Schlaflos und Kopflos
Vorgabeworte:
Schatten
streben
diffus
Socke
Kapaun
Unterrock
Polenta
abpumpen
unheimlich
Fingerspitzen
getrübt
schwingen
Schlaflos und Kopflos
Ein Schrei ließ mir das Blut in den Adern gefrieren und mich vom Sofa hochschrecken. Völlig diffus im Unterrock mit T-Shirt stürmte ich,
aus dem Mittagsschlaf gerissen, ein
Schatten meiner selbst, dem Hilferuf nach in den Hühnerstall und angelte mit den Fingerspitzen nach dem Hemdkragen meines Mannes. Dieser wollte gerade dem laut krakeelenden Kapaun.an die Federn. Doch er hatte die Rechnung ohne mich gemacht. Das Schlachten dieser armen Kreatur konnte und wollte ich nicht zulassen.
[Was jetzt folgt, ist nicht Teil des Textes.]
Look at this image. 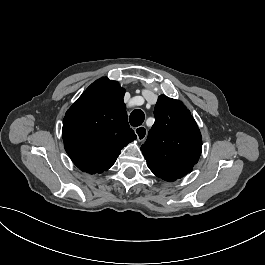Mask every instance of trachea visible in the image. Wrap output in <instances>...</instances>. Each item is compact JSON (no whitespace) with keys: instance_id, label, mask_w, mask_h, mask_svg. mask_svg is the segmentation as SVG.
<instances>
[{"instance_id":"trachea-1","label":"trachea","mask_w":265,"mask_h":265,"mask_svg":"<svg viewBox=\"0 0 265 265\" xmlns=\"http://www.w3.org/2000/svg\"><path fill=\"white\" fill-rule=\"evenodd\" d=\"M144 119L145 114L143 113V111L140 109H136L130 114L129 121L132 126L137 127L143 123Z\"/></svg>"}]
</instances>
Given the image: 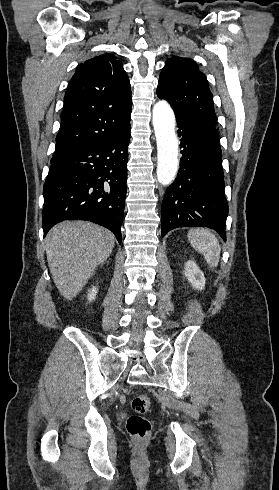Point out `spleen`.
<instances>
[{
	"label": "spleen",
	"instance_id": "obj_1",
	"mask_svg": "<svg viewBox=\"0 0 279 490\" xmlns=\"http://www.w3.org/2000/svg\"><path fill=\"white\" fill-rule=\"evenodd\" d=\"M188 238L192 248L198 250V252L204 256L210 268H217L220 260L221 248L214 234H211L209 230L196 228V230H190Z\"/></svg>",
	"mask_w": 279,
	"mask_h": 490
}]
</instances>
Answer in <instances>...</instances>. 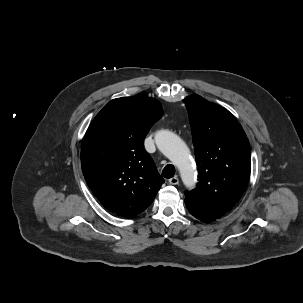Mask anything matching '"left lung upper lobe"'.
Here are the masks:
<instances>
[{"label":"left lung upper lobe","mask_w":303,"mask_h":303,"mask_svg":"<svg viewBox=\"0 0 303 303\" xmlns=\"http://www.w3.org/2000/svg\"><path fill=\"white\" fill-rule=\"evenodd\" d=\"M183 102L189 114L198 167L196 189L185 203L216 219L229 212L250 177V146L236 118L225 108L193 94Z\"/></svg>","instance_id":"obj_1"}]
</instances>
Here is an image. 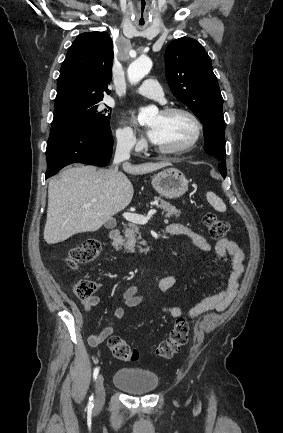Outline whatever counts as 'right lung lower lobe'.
<instances>
[{"instance_id":"1","label":"right lung lower lobe","mask_w":283,"mask_h":433,"mask_svg":"<svg viewBox=\"0 0 283 433\" xmlns=\"http://www.w3.org/2000/svg\"><path fill=\"white\" fill-rule=\"evenodd\" d=\"M113 150L111 134L84 126L51 128L47 142L46 179L71 163L105 166Z\"/></svg>"}]
</instances>
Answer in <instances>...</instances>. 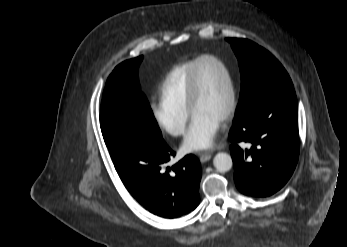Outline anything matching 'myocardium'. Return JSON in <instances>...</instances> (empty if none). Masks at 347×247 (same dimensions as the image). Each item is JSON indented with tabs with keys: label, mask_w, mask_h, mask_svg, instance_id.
Instances as JSON below:
<instances>
[{
	"label": "myocardium",
	"mask_w": 347,
	"mask_h": 247,
	"mask_svg": "<svg viewBox=\"0 0 347 247\" xmlns=\"http://www.w3.org/2000/svg\"><path fill=\"white\" fill-rule=\"evenodd\" d=\"M208 60L213 61L214 63L219 65L227 78L228 89H229L228 106H227L225 114L223 115L221 119L222 122H227L232 119L236 111V106H237L236 87H235L233 76L228 66L220 58L214 55H203L199 57L196 64L193 66L190 72V79L188 84L187 107L190 114L193 115V110L199 96L198 68L203 61H208Z\"/></svg>",
	"instance_id": "obj_1"
}]
</instances>
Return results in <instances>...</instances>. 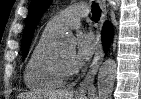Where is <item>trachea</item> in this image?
Returning a JSON list of instances; mask_svg holds the SVG:
<instances>
[{"label": "trachea", "instance_id": "1", "mask_svg": "<svg viewBox=\"0 0 141 99\" xmlns=\"http://www.w3.org/2000/svg\"><path fill=\"white\" fill-rule=\"evenodd\" d=\"M101 16V9L97 3L93 2L92 4V19L97 22Z\"/></svg>", "mask_w": 141, "mask_h": 99}]
</instances>
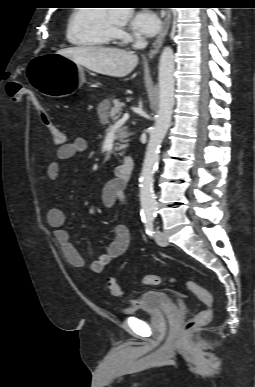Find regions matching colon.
I'll use <instances>...</instances> for the list:
<instances>
[{
  "label": "colon",
  "mask_w": 255,
  "mask_h": 387,
  "mask_svg": "<svg viewBox=\"0 0 255 387\" xmlns=\"http://www.w3.org/2000/svg\"><path fill=\"white\" fill-rule=\"evenodd\" d=\"M25 89L26 88L17 80H10L6 84L7 96L12 102L18 101L21 95L25 93ZM34 105L40 115L43 125L50 132L54 144L57 147L64 145L66 143V137L54 124L47 109H45L38 100L34 101ZM168 280L171 283L177 281L176 278H169ZM162 281L163 278L159 275H145L142 279L143 284L150 286L160 285ZM184 285L206 306L204 310L200 311L196 316L186 322L182 332L183 334H187L206 325L210 321L213 314V297L208 290L192 280H185ZM107 289L114 297H120L122 295L121 286L113 279L108 280Z\"/></svg>",
  "instance_id": "5ec220e1"
}]
</instances>
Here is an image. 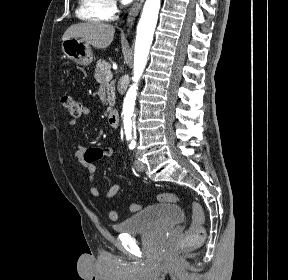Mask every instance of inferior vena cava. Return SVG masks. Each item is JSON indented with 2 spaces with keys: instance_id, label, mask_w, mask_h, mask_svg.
Returning a JSON list of instances; mask_svg holds the SVG:
<instances>
[{
  "instance_id": "obj_1",
  "label": "inferior vena cava",
  "mask_w": 288,
  "mask_h": 280,
  "mask_svg": "<svg viewBox=\"0 0 288 280\" xmlns=\"http://www.w3.org/2000/svg\"><path fill=\"white\" fill-rule=\"evenodd\" d=\"M129 78H120L118 90H127Z\"/></svg>"
}]
</instances>
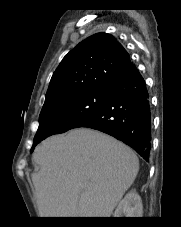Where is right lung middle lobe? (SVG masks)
I'll return each mask as SVG.
<instances>
[{"instance_id": "dd1d6c3e", "label": "right lung middle lobe", "mask_w": 181, "mask_h": 227, "mask_svg": "<svg viewBox=\"0 0 181 227\" xmlns=\"http://www.w3.org/2000/svg\"><path fill=\"white\" fill-rule=\"evenodd\" d=\"M109 96V88L64 98L41 110L34 147L45 138L80 127L102 109Z\"/></svg>"}]
</instances>
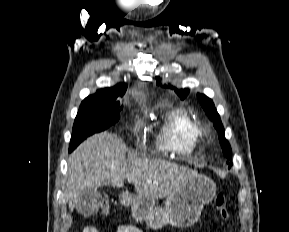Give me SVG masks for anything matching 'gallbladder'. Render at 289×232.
<instances>
[{"mask_svg": "<svg viewBox=\"0 0 289 232\" xmlns=\"http://www.w3.org/2000/svg\"><path fill=\"white\" fill-rule=\"evenodd\" d=\"M102 206V197L98 191H87L80 195L76 206L77 211L84 216H91L98 212Z\"/></svg>", "mask_w": 289, "mask_h": 232, "instance_id": "gallbladder-1", "label": "gallbladder"}]
</instances>
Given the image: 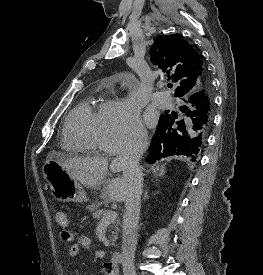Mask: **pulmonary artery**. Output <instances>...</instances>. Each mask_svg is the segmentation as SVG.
I'll use <instances>...</instances> for the list:
<instances>
[{
  "mask_svg": "<svg viewBox=\"0 0 263 275\" xmlns=\"http://www.w3.org/2000/svg\"><path fill=\"white\" fill-rule=\"evenodd\" d=\"M154 104L161 108H171L174 105L173 99L166 92H156L152 95Z\"/></svg>",
  "mask_w": 263,
  "mask_h": 275,
  "instance_id": "1",
  "label": "pulmonary artery"
}]
</instances>
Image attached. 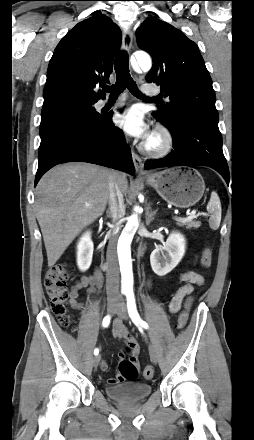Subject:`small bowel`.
Wrapping results in <instances>:
<instances>
[{"mask_svg":"<svg viewBox=\"0 0 254 440\" xmlns=\"http://www.w3.org/2000/svg\"><path fill=\"white\" fill-rule=\"evenodd\" d=\"M180 280L184 282V285H182L171 298L169 309L172 313H177L181 308L184 297L192 293L196 285H202L204 282V278L202 277V275L194 271L183 273L180 276ZM101 283V278L97 271L77 280L73 284L70 291L71 306L76 310H82L84 308V305L78 301L79 290L82 288H88L89 292L94 293L100 289ZM112 333L113 336L120 340L124 346L123 351L119 353L120 358H123L124 355L127 354L129 359L138 364L140 354L139 343L135 339V337L129 332V330L124 326L121 320L116 319L113 322ZM101 368L102 370H107L108 364L103 361L101 364ZM123 381L124 380L120 373L108 380L110 385H116Z\"/></svg>","mask_w":254,"mask_h":440,"instance_id":"small-bowel-1","label":"small bowel"}]
</instances>
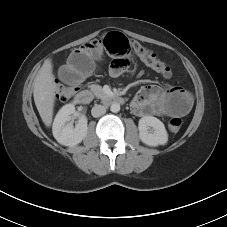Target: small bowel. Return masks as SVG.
<instances>
[{"instance_id": "obj_1", "label": "small bowel", "mask_w": 227, "mask_h": 227, "mask_svg": "<svg viewBox=\"0 0 227 227\" xmlns=\"http://www.w3.org/2000/svg\"><path fill=\"white\" fill-rule=\"evenodd\" d=\"M102 50L72 52L67 62L57 69L58 79L67 86L81 85L98 71L97 60L101 59ZM133 62L128 57L116 58L111 63L110 75L121 76L130 69ZM131 107L138 116H183L192 107L191 95L180 87L163 89L157 85H145L135 95Z\"/></svg>"}]
</instances>
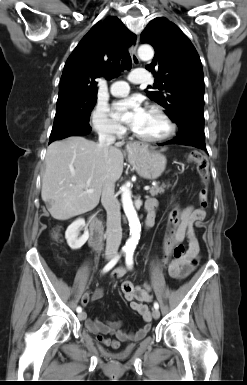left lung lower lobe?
Listing matches in <instances>:
<instances>
[{"label": "left lung lower lobe", "instance_id": "left-lung-lower-lobe-1", "mask_svg": "<svg viewBox=\"0 0 247 385\" xmlns=\"http://www.w3.org/2000/svg\"><path fill=\"white\" fill-rule=\"evenodd\" d=\"M179 133L174 140L159 144H182L190 145L202 150H206L204 135V118L197 116L183 117L178 123Z\"/></svg>", "mask_w": 247, "mask_h": 385}]
</instances>
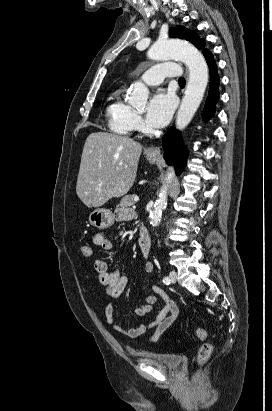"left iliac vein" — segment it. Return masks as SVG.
Returning <instances> with one entry per match:
<instances>
[{
  "label": "left iliac vein",
  "instance_id": "left-iliac-vein-1",
  "mask_svg": "<svg viewBox=\"0 0 272 411\" xmlns=\"http://www.w3.org/2000/svg\"><path fill=\"white\" fill-rule=\"evenodd\" d=\"M170 280L172 283H176L177 281V273L175 271H171L169 274Z\"/></svg>",
  "mask_w": 272,
  "mask_h": 411
}]
</instances>
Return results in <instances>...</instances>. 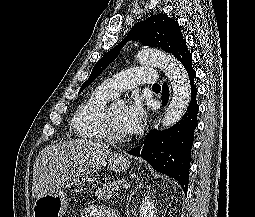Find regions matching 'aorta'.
Masks as SVG:
<instances>
[{
    "label": "aorta",
    "mask_w": 255,
    "mask_h": 217,
    "mask_svg": "<svg viewBox=\"0 0 255 217\" xmlns=\"http://www.w3.org/2000/svg\"><path fill=\"white\" fill-rule=\"evenodd\" d=\"M137 59L142 64L161 68L170 80L172 99L161 121L162 128H169L182 118L188 107L191 97L188 74L177 59L159 50H142L137 54Z\"/></svg>",
    "instance_id": "aorta-1"
}]
</instances>
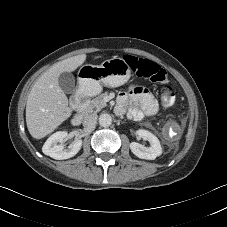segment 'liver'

Mit vor Aufregung zitternder Stimme überzeugte ich
meinen mir Angetrauten, dass die Polenta, nach dem Rezept meiner Schwiegermutter, auch ohne herzhafte Beilage von mir mit Pfirsichen, Tomaten und pikanter Sauce köstlich zubereitet werden würde.
Mein Gatte Fritz war vollkommen von den Socken, als ich ihn am Schlafittchen packte und seine Vorfreude auf eine deftige Mahlzeit damit getrübt. "Wofür mästen wir denn den Hahn?", fragte er mich entgeistert. Ich winkte ab. Es war mir fast unheimlich, wie rigoros ich meinem Mann gegenüber auftrat. Ich fühlte mich zwar kopflos und meines Schlafes beraubt, aber dennoch gut.
"Der Hahn kommt nicht in den Topf!", rief ich energisch. Des lieben Friedens Willen stimmte der immer noch verwirrte Fritz widerstrebend zu.
Erleichtert ging ich duschen, zog mich ordentlich an, um meine alte Kleidung auf dem Hof kräftig durch die Luft zu schwingen, so die Federn und den groben Dreck zu entfernen. Das Ganze stank mir gewaltig. Ich musste die Sachen sogar mit der Hand waschen, denn die Waschmaschine war seit gestern defekt. Der Frontlader hatte Probleme beim Abpumpen und mein Mann wollte ihn eigentlich gleich reparieren. Ich dachte nur: Männer und Technik!
Als meine Schwiegereltern zum Essen kamen, fiel kein Wort über die Eskapaden im Hühnerstall. Zu meiner Verwunderung lobte Fitzes Mutter sogar in einem Nebensatz meine Kochkünste. Ihr Sohn warf mir einen vielsagenden Blick zu und ich lächelte ihn von der Stirnseite des Tisches herüber liebevoll an.
Nachdem wir unsere Gäste verabschiedet hatten, herrschte Funkstille. Ich ging früh zu Bett und lag noch lange wach, stolz wie Bolle, dem Masthahn vorerst das Leben gerettet sowie meinem Fritz Einhalt geboten zu haben.